Transcribe each entry exactly; skip the images.

= Beginning of Section =

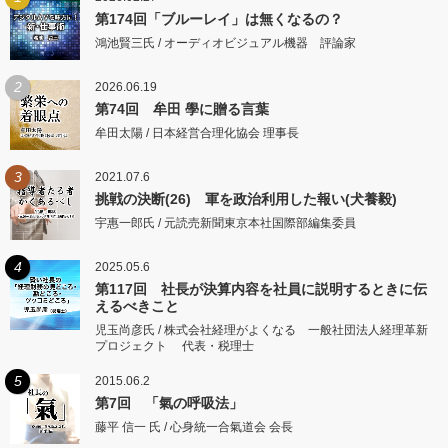
第174回「ブルーレイ」は無くなるの？
鴻池賢三氏 / オーディオビジュアル機器 評論家
2
2026.06.19
第74回 牟田 學に贈る言葉
牟田太陽 / 日本経営合理化協会 理事長
3
2021.07.6
挑戦の決断(26) 軍を政治利用した報い(犬養毅)
宇惠一郎氏 / 元読売新聞東京本社国際部編集委員
4
2025.05.6
第117回 社長が決算内容を社員に説明するときに伝
えるべきこと
児玉尚彦氏 / 株式会社経理がよくなる 一般社団法人経理革新
プロジェクト 代表・税理士
5
2015.06.2
第7回 「氣の呼吸法」
藤平 信一 氏 / 心身統一合氣道会 会長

= End of Section =

▸ Worked solution:
第174回「ブルーレイ」は無くなるの？
鴻池賢三氏 / オーディオビジュアル機器 評論家
2
2026.06.19
第74回 牟田 學に贈る言葉
牟田太陽 / 日本経営合理化協会 理事長
3
2021.07.6
挑戦の決断(26) 軍を政治利用した報い(犬養毅)
宇惠一郎氏 / 元読売新聞東京本社国際部編集委員
4
2025.05.6
第117回 社長が決算内容を社員に説明するときに伝
えるべきこと
児玉尚彦氏 / 株式会社経理がよくなる 一般社団法人経理革新
プロジェクト 代表・税理士
5
2015.06.2
第7回 「氣の呼吸法」
藤平 信一 氏 / 心身統一合氣道会 会長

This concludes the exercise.